General information
- Type: Reconnaissance unmanned aerial vehicle
- National origin: Ukraine
- Manufacturer: Buntar Aerospace
- Status: In service
- Primary user: Armed Forces of Ukraine

History
- Introduction date: May 2025

= Buntar-3 =

Ukranian reconnaissance unmanned aerial vehicle (UAV)

Buntar-3 is a reconnaissance unmanned aerial vehicle (UAV) made by the Ukrainian defence-technology company Buntar Aerospace. It takes off and lands vertically, so it needs no runway, and was designed for a battlefield where satellite navigation is frequently jammed. Buntar-3 was unveiled in late May 2025, and used in a March 2026 attack on Donetsk airport, which is occupied by Russian forces.

== History ==
Buntar Aerospace was founded in 2023 by Bohdan Sas, Ivan Kaunov, and Kateryna Bezusudna.

Buntar-3 was unveiled in late May 2025. Before entering production, Buntar-3 was flown in trials along much of the front, from the Pokrovsk, Kupiansk, Lysychansk, Svatove, and Kurakhove sectors to the Belgorod and Bryansk directions across the Russian border.

== Design and specifications ==
Buntar-3 is an electric aircraft that takes off and lands vertically, like a helicopter, so it needs no runway, and can be sent up from a small clearing. It was designed for a battlefield where satellite navigation and radio links are constantly jammed. The name is the Ukrainian word for "rebel", and some outlets have rendered it as "Rebel-3".

Because it runs on electric motors and lifts off vertically, Buntar-3 does without the catapult or runway that many fixed-wing scouts require. At its launch the company put the endurance at up to three and a half hours, a figure it called a record for an electric drone of its type; by early 2026 that claim had grown to as much as four hours as the design matured.

Its reach grew in the same way: early figures gave a stable link to the operator out to 80 kilometres and a camera that could make out targets some 15 kilometres off, while later accounts raised the working range to 100 kilometres, the optical range holding at around 15.

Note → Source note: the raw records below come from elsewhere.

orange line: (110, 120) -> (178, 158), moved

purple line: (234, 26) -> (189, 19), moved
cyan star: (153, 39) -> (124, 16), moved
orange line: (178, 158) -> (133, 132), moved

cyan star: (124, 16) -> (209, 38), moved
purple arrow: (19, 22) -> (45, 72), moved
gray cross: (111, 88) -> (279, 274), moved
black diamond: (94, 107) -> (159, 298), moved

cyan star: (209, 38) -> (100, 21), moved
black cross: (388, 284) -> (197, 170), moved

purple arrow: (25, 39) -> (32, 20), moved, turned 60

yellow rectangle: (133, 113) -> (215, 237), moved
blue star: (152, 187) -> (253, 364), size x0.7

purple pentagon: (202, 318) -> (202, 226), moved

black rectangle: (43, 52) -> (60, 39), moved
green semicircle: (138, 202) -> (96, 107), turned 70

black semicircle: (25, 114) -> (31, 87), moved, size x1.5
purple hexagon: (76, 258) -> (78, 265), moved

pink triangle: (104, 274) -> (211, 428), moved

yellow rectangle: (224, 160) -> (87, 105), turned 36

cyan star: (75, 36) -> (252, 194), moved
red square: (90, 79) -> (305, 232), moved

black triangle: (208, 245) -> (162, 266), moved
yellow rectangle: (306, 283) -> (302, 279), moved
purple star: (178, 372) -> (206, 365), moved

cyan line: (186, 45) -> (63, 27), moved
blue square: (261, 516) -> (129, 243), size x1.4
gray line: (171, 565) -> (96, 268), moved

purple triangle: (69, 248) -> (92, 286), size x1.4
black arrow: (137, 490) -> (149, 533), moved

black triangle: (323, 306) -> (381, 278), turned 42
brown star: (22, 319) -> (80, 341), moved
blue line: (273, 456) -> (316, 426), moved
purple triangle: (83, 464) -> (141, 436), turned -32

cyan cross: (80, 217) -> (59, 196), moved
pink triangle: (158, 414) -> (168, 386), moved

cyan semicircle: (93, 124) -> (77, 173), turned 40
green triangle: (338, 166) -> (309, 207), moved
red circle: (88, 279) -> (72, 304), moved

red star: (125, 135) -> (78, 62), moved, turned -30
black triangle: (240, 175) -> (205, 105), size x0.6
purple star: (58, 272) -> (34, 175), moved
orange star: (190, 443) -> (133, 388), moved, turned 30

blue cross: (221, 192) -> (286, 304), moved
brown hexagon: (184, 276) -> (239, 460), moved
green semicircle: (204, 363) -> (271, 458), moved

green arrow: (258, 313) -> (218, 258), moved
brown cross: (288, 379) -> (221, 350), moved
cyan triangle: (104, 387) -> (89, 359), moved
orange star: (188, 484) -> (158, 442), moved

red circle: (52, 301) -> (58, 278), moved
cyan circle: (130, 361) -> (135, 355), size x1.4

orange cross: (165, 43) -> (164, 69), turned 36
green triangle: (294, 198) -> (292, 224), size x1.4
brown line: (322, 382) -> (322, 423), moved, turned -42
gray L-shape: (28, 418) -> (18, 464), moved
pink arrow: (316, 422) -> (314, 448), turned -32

For navigation the drone leaves GPS aside altogether, fixing its position instead by reading the ground beneath it and by measuring radio signals. It carries a daytime camera as standard, with a combined day-and-night unit offered as an upgrade. What the drone sees can be fed straight into Ukrainian situational-awareness systems such as DELTA, and its software ties in with the Signal messenger so that units can pass files and coordinate.

=== Buntar Copilot software ===
Much of what sets Buntar-3 apart lies in its software, Buntar Copilot, which the company describes as a "combat assistant". Rather than simply relaying a video feed, it plans the mission in advance, weighs conditions such as wind, altitude, battery charge and the strength of the radio link, and flags the mistakes a crew under pressure is most likely to make. It can time the launch of a replacement aircraft so that watch over a target is never broken, draw several camera feeds into one picture, and let a single operator run more than one drone from the same station. The maker presents all of this as a way to lose fewer aircraft to human error — poor planning, or a take-off in the wrong weather.

=== Resistance to jamming ===
The drone was designed for a front saturated with electronic warfare, where each side works to block the other's signals. Its developers say that jamming, from the enemy, and at times from friendly forces, routinely makes missions impossible, and they built the aircraft around that problem, giving it stronger radios, carefully chosen frequencies, custom antennas and software meant to hold a link inside a contested area. Its independence from GPS is part of the same logic: with no satellite fix to lose, it can keep flying and reporting while those signals are being blocked.

=== Remote operation ===
In 2026, the company introduced a feature it calls Remote Control, which stretches the distance between the drone and the people flying it to hundreds of kilometres. A small team sets up an antenna and a Starlink terminal at the launch point, gets the aircraft airborne, and then withdraws. Control passes over the Internet, through the Buntar Copilot app, to operators deep in the rear, who receive the live video, telemetry, and flight logs. The purpose is to keep scarce, highly-trained operators out of reach of Russian strikes.

==Uses==
The UAV's best-documented action came on 7 March 2026, when a Buntar-3 guided a Ukrainian strike on a Russian Shahed drones base at the occupied Donetsk airport, a site used to store, prepare, and launch the attack drones. The blow was struck with SCALP cruise missiles and ATACMS ballistic missiles, while the scouting and fire correction were handled by the 414th "Madyar's Birds" brigade of unmanned systems. The base went up in flames and threw off secondary explosions, a sign that the drones and ammunition stored inside were detonating.